BRIEF |
This calls for a verbatim copy of all the data, with no images carried over.

ENTRIES SHOWN |

>>>>

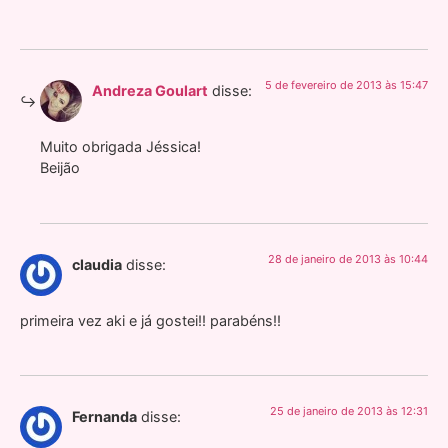
5 de fevereiro de 2013 às 15:47
Andreza Goulart
disse:
Muito obrigada Jéssica!
Beijão
28 de janeiro de 2013 às 10:44
claudia
disse:
primeira vez aki e já gostei!! parabéns!!
25 de janeiro de 2013 às 12:31
Fernanda
disse:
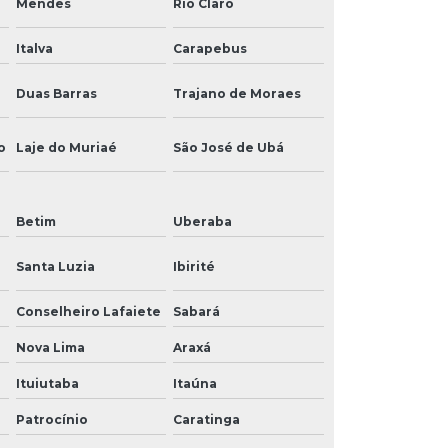
Mendes
Rio Claro
Italva
Carapebus
Duas Barras
Trajano de Moraes
o
Laje do Muriaé
São José de Ubá
Betim
Uberaba
Santa Luzia
Ibirité
Conselheiro Lafaiete
Sabará
Nova Lima
Araxá
Ituiutaba
Itaúna
Patrocínio
Caratinga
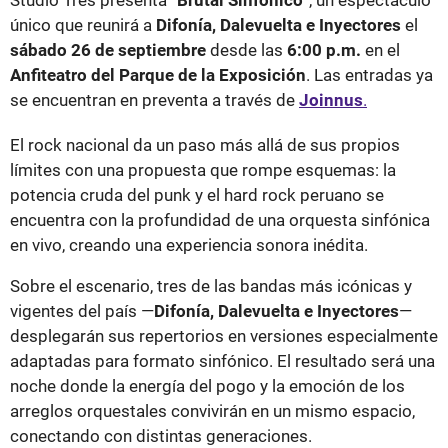
único que reunirá a
Difonía, Dalevuelta e Inyectores
el
sábado 26 de septiembre
desde las
6:00 p.m.
en el
Anfiteatro del Parque de la Exposición
. Las entradas ya
se encuentran en preventa a través de
Joinnus
.
El rock nacional da un paso más allá de sus propios
límites con una propuesta que rompe esquemas: la
potencia cruda del punk y el hard rock peruano se
encuentra con la profundidad de una orquesta sinfónica
en vivo, creando una experiencia sonora inédita.
Sobre el escenario, tres de las bandas más icónicas y
vigentes del país —
Difonía, Dalevuelta e Inyectores
—
desplegarán sus repertorios en versiones especialmente
adaptadas para formato sinfónico. El resultado será una
noche donde la energía del pogo y la emoción de los
arreglos orquestales convivirán en un mismo espacio,
conectando con distintas generaciones.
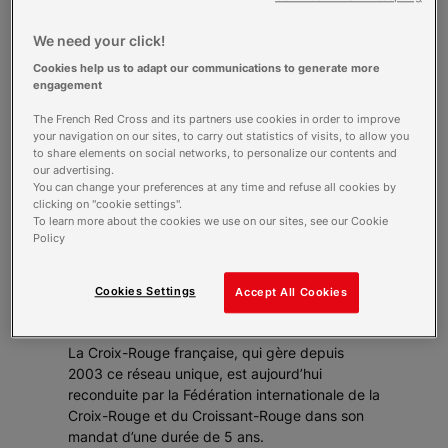
We need your click!
La Croix-Rouge française assure à
nouveau pour 5 ans la gestion du centre
Cookies help us to adapt our communications to generate more
européen de référence pour l’éducation
engagement
aux premiers secours. Créé en 1996, le
The French Red Cross and its partners use cookies in order to improve
centre européen de référence pour
your navigation on our sites, to carry out statistics of visits, to allow you
l’éducation aux premiers secours
to share elements on social networks, to personalize our contents and
our advertising.
(CEREPS) a pour mission de promouvoir
You can change your preferences at any time and refuse all cookies by
les gestes qui sauvent auprès du grand
clicking on "cookie settings".
public en Europe en favorisant la
To learn more about the cookies we use on our sites, see our Cookie
communication, la coordination et la
Policy
coopération entre les 52 sociétés
nationales européennes de la Croix-
Cookies Settings
Accept All Cookies
Rouge et du Croissant-Rouge.
La Croix-Rouge française, qui gère depuis
2003 ce réseau unique, est aujourd’hui
reconduite par la Fédération internationale de la
Croix-Rouge et du Croissant-Rouge dans son
mandat d’une durée de 5 ans.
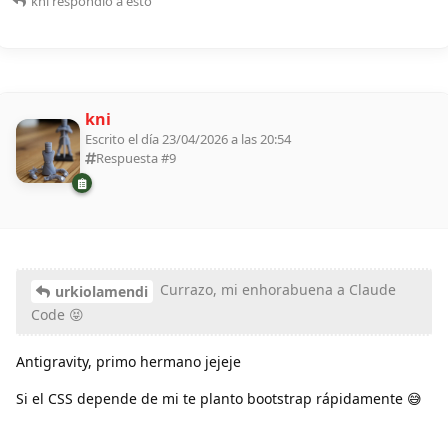
kni
respondió a esto
kni
Escrito el día 23/04/2026 a las 20:54
Respuesta #
9
Currazo, mi enhorabuena a Claude
urkiolamendi
Code 😝
Antigravity, primo hermano jejeje
Si el CSS depende de mi te planto bootstrap rápidamente 😅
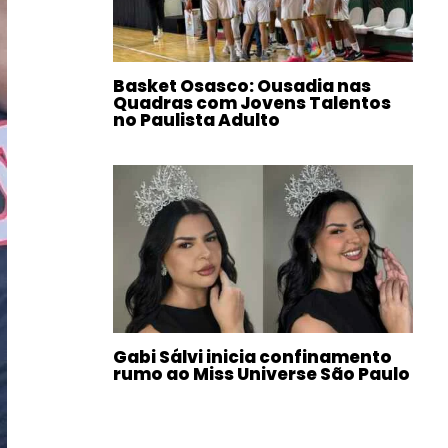
Basket Osasco: Ousadia nas
Quadras com Jovens Talentos
no Paulista Adulto
Gabi Sálvi inicia confinamento
rumo ao Miss Universe São Paulo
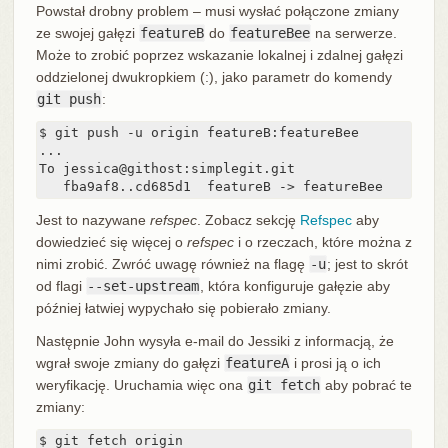
Powstał drobny problem – musi wysłać połączone zmiany
ze swojej gałęzi
featureB
do
featureBee
na serwerze.
Może to zrobić poprzez wskazanie lokalnej i zdalnej gałęzi
oddzielonej dwukropkiem (:), jako parametr do komendy
git push
:
$ git push -u origin featureB:featureBee

...

To jessica@githost:simplegit.git

   fba9af8..cd685d1  featureB -> featureBee
Jest to nazywane
refspec
. Zobacz sekcję
Refspec
aby
dowiedzieć się więcej o
refspec
i o rzeczach, które można z
nimi zrobić. Zwróć uwagę również na flagę
-u
; jest to skrót
od flagi
--set-upstream
, która konfiguruje gałęzie aby
później łatwiej wypychało się pobierało zmiany.
Następnie John wysyła e-mail do Jessiki z informacją, że
wgrał swoje zmiany do gałęzi
featureA
i prosi ją o ich
weryfikację. Uruchamia więc ona
git fetch
aby pobrać te
zmiany:
$ git fetch origin
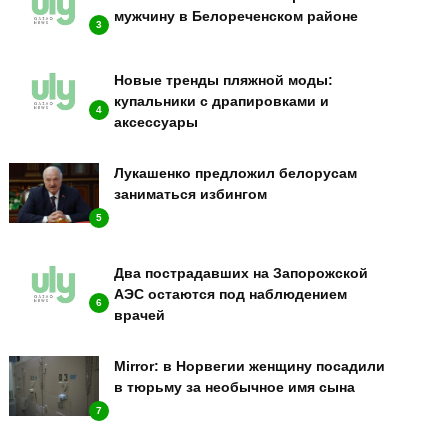
мужчину в Белореченском районе
3
Новые тренды пляжной моды:
купальники с драпировками и
4
аксессуары
Лукашенко предложил белорусам
заниматься избингом
5
Два пострадавших на Запорожской
АЭС остаются под наблюдением
6
врачей
Mirror: в Норвегии женщину посадили
в тюрьму за необычное имя сына
7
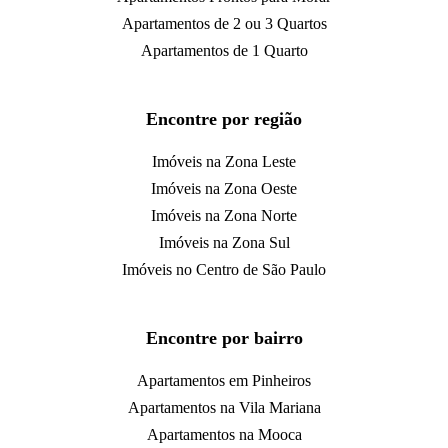
Apartamentos de 2 ou 3 Quartos
Apartamentos de 1 Quarto
Encontre por região
Imóveis na Zona Leste
Imóveis na Zona Oeste
Imóveis na Zona Norte
Imóveis na Zona Sul
Imóveis no Centro de São Paulo
Encontre por bairro
Apartamentos em Pinheiros
Apartamentos na Vila Mariana
Apartamentos na Mooca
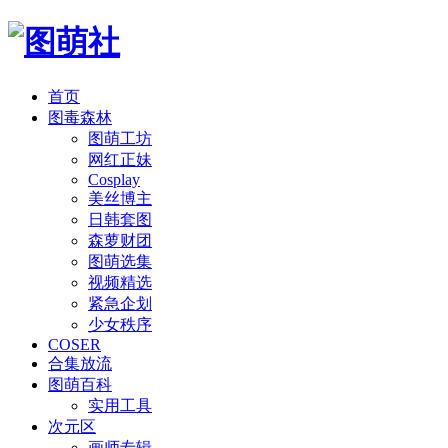
首页
图毒森林
图萌工坊
网红正妹
Cosplay
美丝博主
日韩套图
森萝财团
图萌选集
视频精选
紧急企划
少女秩序
COSER
合集放流
图萌百科
实用工具
次元区
画师专辑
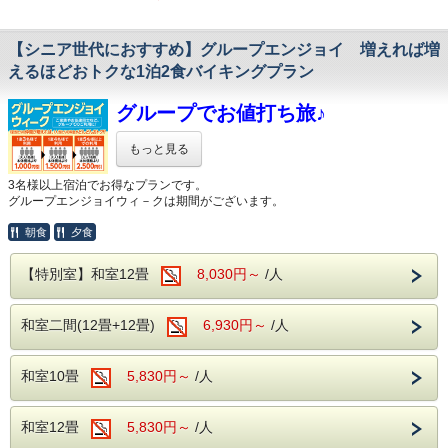
様々な食材を利用した約50種類のバイキング。
・パスポート(顔写真のコピーでも可)
生ビール(アサヒスーパードライ)をはじめ
サラダや揚げ物、
・その他、公的に身分証と認められるもの
ワインや焼酎、日本酒などが飲み放題で
ソフトクリームやデザートまで・・・
お楽しみいただけます。
【シニア世代におすすめ】グループエンジョイ 増えれば増
本プランは
子供も大人も、
飲み過ぎにはお気を付けくださいませ・・・
えるほどおトクな1泊2食バイキングプラン
★2名1室で、一人当たり本体価格より500円引き★
おじいちゃんおばあちゃんまで。
＜館内施設（無料サービス）＞
★3名1室で、一人当たり本体価格より1,000円引き
みなさまが楽しめるお食事を
・ロビー：開けた窓より、湯檜曽の景色に
グループでお値打ち旅♪
多数ご用意しております。
★
疲れを癒してください。
そしてなんといってもアルコール！
★4名1室で、一人当たり本体価格より1,500円引き
・全室Wifi完備：お部屋でのPC作業や動画視聴も
生ビール(アサヒスーパードライ)をはじめ
★
もっと見る
快適にご利用いただけます。
ワインや焼酎、日本酒などが飲み放題で
★5名以上1室で、一人当たり本体価格より2,000円
・カラオケ・卓球：無料でご利用いただけます。
お楽しみいただけます。
3名様以上宿泊でお得なプランです。
引き★
気の合う仲間との旅行や、
グループエンジョイウィ－クは期間がございます。
飲み過ぎにはお気を付けくださいませ・・・
※全て税別表記です。
食べて、飲んで、温泉で癒されてください。
特にシニア向けにお勧めの
朝食
夕食
食べ過ぎちゃっても
こんなに格安でご宿泊できます♪
お得なグループ向けプランです。
飲み過ぎちゃっても
ぜひ仲のいいご友人とともに
【特別室】和室12畳
もちろん追加料金はございません！
8,030円～
/人
当館で最高の思い出を作ってくださいね！
～1室の人数が増えるほどおトク！～
温泉でゆっくりと日頃の疲れを癒してください。
・1室3名様利用：1,000円引き
＜館内施設（無料サービス）＞
【学タビプランの詳しい内容は
こちら
をクリック】
・1室4名様利用：1,500円引き
和室二間(12畳+12畳)
6,930円～
/人
・ロビー：開けた窓より、湯檜曽の景色に
・1室5名様利用：2,500円引き
疲れを癒してください。
ホテル湯の陣は・・・
・全室Wifi完備：お部屋でのPC作業や動画視聴も
＜滾々と湧き出る湯檜曽温泉を堪能♪＞
和室10畳
5,830円～
/人
※表示価格は割引後の料金で、
快適にご利用いただけます。
大自然に囲まれ情緒にあふれた湯檜曽温泉。
本体価格から上記の金額を差し引いています。
・カラオケ・卓球：無料でご利用いただけます。
※各種優待券、割引プランやキャンペーンなどとの
滾々と湧き出る源泉は心身を柔らかく包みます。
併用は出来ません。
和室12畳
5,830円～
/人
保温・保湿効果に優れており、
※本プランは１室３名様～のご利用となっております。
疲労回復や関節痛、冷え性に効能が望めます。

<<<<

PROBLEM SOLUTION |
5 de fevereiro de 2013 às 15:47
Andreza Goulart
disse:
Muito obrigada Jéssica!
Beijão
28 de janeiro de 2013 às 10:44
claudia
disse:
primeira vez aki e já gostei!! parabéns!!
25 de janeiro de 2013 às 12:31
Fernanda
disse:
Mendes
Rio Claro
Italva
Carapebus
Duas Barras
Trajano de Moraes
o
Laje do Muriaé
São José de Ubá
Betim
Uberaba
Santa Luzia
Ibirité
Conselheiro Lafaiete
Sabará
Nova Lima
Araxá
Ituiutaba
Itaúna
Patrocínio
Caratinga
único que reunirá a
Difonía, Dalevuelta e Inyectores
el
sábado 26 de septiembre
desde las
6:00 p.m.
en el
Anfiteatro del Parque de la Exposición
. Las entradas ya
se encuentran en preventa a través de
Joinnus
.
El rock nacional da un paso más allá de sus propios
límites con una propuesta que rompe esquemas: la
potencia cruda del punk y el hard rock peruano se
encuentra con la profundidad de una orquesta sinfónica
en vivo, creando una experiencia sonora inédita.
Sobre el escenario, tres de las bandas más icónicas y
vigentes del país —
Difonía, Dalevuelta e Inyectores
—
desplegarán sus repertorios en versiones especialmente
adaptadas para formato sinfónico. El resultado será una
noche donde la energía del pogo y la emoción de los
arreglos orquestales convivirán en un mismo espacio,
conectando con distintas generaciones.
We need your click!
La Croix-Rouge française assure à
nouveau pour 5 ans la gestion du centre
Cookies help us to adapt our communications to generate more
européen de référence pour l’éducation
engagement
aux premiers secours. Créé en 1996, le
The French Red Cross and its partners use cookies in order to improve
centre européen de référence pour
your navigation on our sites, to carry out statistics of visits, to allow you
l’éducation aux premiers secours
to share elements on social networks, to personalize our contents and
our advertising.
(CEREPS) a pour mission de promouvoir
You can change your preferences at any time and refuse all cookies by
les gestes qui sauvent auprès du grand
clicking on "cookie settings".
public en Europe en favorisant la
To learn more about the cookies we use on our sites, see our Cookie
communication, la coordination et la
Policy
coopération entre les 52 sociétés
nationales européennes de la Croix-
Cookies Settings
Accept All Cookies
Rouge et du Croissant-Rouge.
La Croix-Rouge française, qui gère depuis
2003 ce réseau unique, est aujourd’hui
reconduite par la Fédération internationale de la
Croix-Rouge et du Croissant-Rouge dans son
mandat d’une durée de 5 ans.
kni
respondió a esto
kni
Escrito el día 23/04/2026 a las 20:54
Respuesta #
9
Currazo, mi enhorabuena a Claude
urkiolamendi
Code 😝
Antigravity, primo hermano jejeje
Si el CSS depende de mi te planto bootstrap rápidamente 😅
Basket Osasco: Ousadia nas
Quadras com Jovens Talentos
no Paulista Adulto
Gabi Sálvi inicia confinamento
rumo ao Miss Universe São Paulo
Powstał drobny problem – musi wysłać połączone zmiany
ze swojej gałęzi
featureB
do
featureBee
na serwerze.
Może to zrobić poprzez wskazanie lokalnej i zdalnej gałęzi
oddzielonej dwukropkiem (:), jako parametr do komendy
git push
:
$ git push -u origin featureB:featureBee

...

To jessica@githost:simplegit.git

   fba9af8..cd685d1  featureB -> featureBee
Jest to nazywane
refspec
. Zobacz sekcję
Refspec
aby
dowiedzieć się więcej o
refspec
i o rzeczach, które można z
nimi zrobić. Zwróć uwagę również na flagę
-u
; jest to skrót
od flagi
--set-upstream
, która konfiguruje gałęzie aby
później łatwiej wypychało się pobierało zmiany.
Następnie John wysyła e-mail do Jessiki z informacją, że
wgrał swoje zmiany do gałęzi
featureA
i prosi ją o ich
weryfikację. Uruchamia więc ona
git fetch
aby pobrać te
zmiany:
$ git fetch origin
мужчину в Белореченском районе
3
Новые тренды пляжной моды:
купальники с драпировками и
4
аксессуары
Лукашенко предложил белорусам
заниматься избингом
5
Два пострадавших на Запорожской
АЭС остаются под наблюдением
6
врачей
Mirror: в Норвегии женщину посадили
в тюрьму за необычное имя сына
7
Apartamentos de 2 ou 3 Quartos
Apartamentos de 1 Quarto
Encontre por região
Imóveis na Zona Leste
Imóveis na Zona Oeste
Imóveis na Zona Norte
Imóveis na Zona Sul
Imóveis no Centro de São Paulo
Encontre por bairro
Apartamentos em Pinheiros
Apartamentos na Vila Mariana
Apartamentos na Mooca
首页
图毒森林
图萌工坊
网红正妹
Cosplay
美丝博主
日韩套图
森萝财团
图萌选集
视频精选
紧急企划
少女秩序
COSER
合集放流
图萌百科
实用工具
次元区
画师专辑
様々な食材を利用した約50種類のバイキング。
・パスポート(顔写真のコピーでも可)
生ビール(アサヒスーパードライ)をはじめ
サラダや揚げ物、
・その他、公的に身分証と認められるもの
ワインや焼酎、日本酒などが飲み放題で
ソフトクリームやデザートまで・・・
お楽しみいただけます。
【シニア世代におすすめ】グループエンジョイ 増えれば増
本プランは
子供も大人も、
飲み過ぎにはお気を付けくださいませ・・・
えるほどおトクな1泊2食バイキングプラン
★2名1室で、一人当たり本体価格より500円引き★
おじいちゃんおばあちゃんまで。
＜館内施設（無料サービス）＞
★3名1室で、一人当たり本体価格より1,000円引き
みなさまが楽しめるお食事を
・ロビー：開けた窓より、湯檜曽の景色に
グループでお値打ち旅♪
多数ご用意しております。
★
疲れを癒してください。
そしてなんといってもアルコール！
★4名1室で、一人当たり本体価格より1,500円引き
・全室Wifi完備：お部屋でのPC作業や動画視聴も
生ビール(アサヒスーパードライ)をはじめ
★
もっと見る
快適にご利用いただけます。
ワインや焼酎、日本酒などが飲み放題で
★5名以上1室で、一人当たり本体価格より2,000円
・カラオケ・卓球：無料でご利用いただけます。
お楽しみいただけます。
3名様以上宿泊でお得なプランです。
引き★
気の合う仲間との旅行や、
グループエンジョイウィ－クは期間がございます。
飲み過ぎにはお気を付けくださいませ・・・
※全て税別表記です。
食べて、飲んで、温泉で癒されてください。
特にシニア向けにお勧めの
朝食
夕食
食べ過ぎちゃっても
こんなに格安でご宿泊できます♪
お得なグループ向けプランです。
飲み過ぎちゃっても
ぜひ仲のいいご友人とともに
【特別室】和室12畳
もちろん追加料金はございません！
8,030円～
/人
当館で最高の思い出を作ってくださいね！
～1室の人数が増えるほどおトク！～
温泉でゆっくりと日頃の疲れを癒してください。
・1室3名様利用：1,000円引き
＜館内施設（無料サービス）＞
【学タビプランの詳しい内容は
こちら
をクリック】
・1室4名様利用：1,500円引き
和室二間(12畳+12畳)
6,930円～
/人
・ロビー：開けた窓より、湯檜曽の景色に
・1室5名様利用：2,500円引き
疲れを癒してください。
ホテル湯の陣は・・・
・全室Wifi完備：お部屋でのPC作業や動画視聴も
＜滾々と湧き出る湯檜曽温泉を堪能♪＞
和室10畳
5,830円～
/人
※表示価格は割引後の料金で、
快適にご利用いただけます。
大自然に囲まれ情緒にあふれた湯檜曽温泉。
本体価格から上記の金額を差し引いています。
・カラオケ・卓球：無料でご利用いただけます。
※各種優待券、割引プランやキャンペーンなどとの
滾々と湧き出る源泉は心身を柔らかく包みます。
併用は出来ません。
和室12畳
5,830円～
/人
保温・保湿効果に優れており、
※本プランは１室３名様～のご利用となっております。
疲労回復や関節痛、冷え性に効能が望めます。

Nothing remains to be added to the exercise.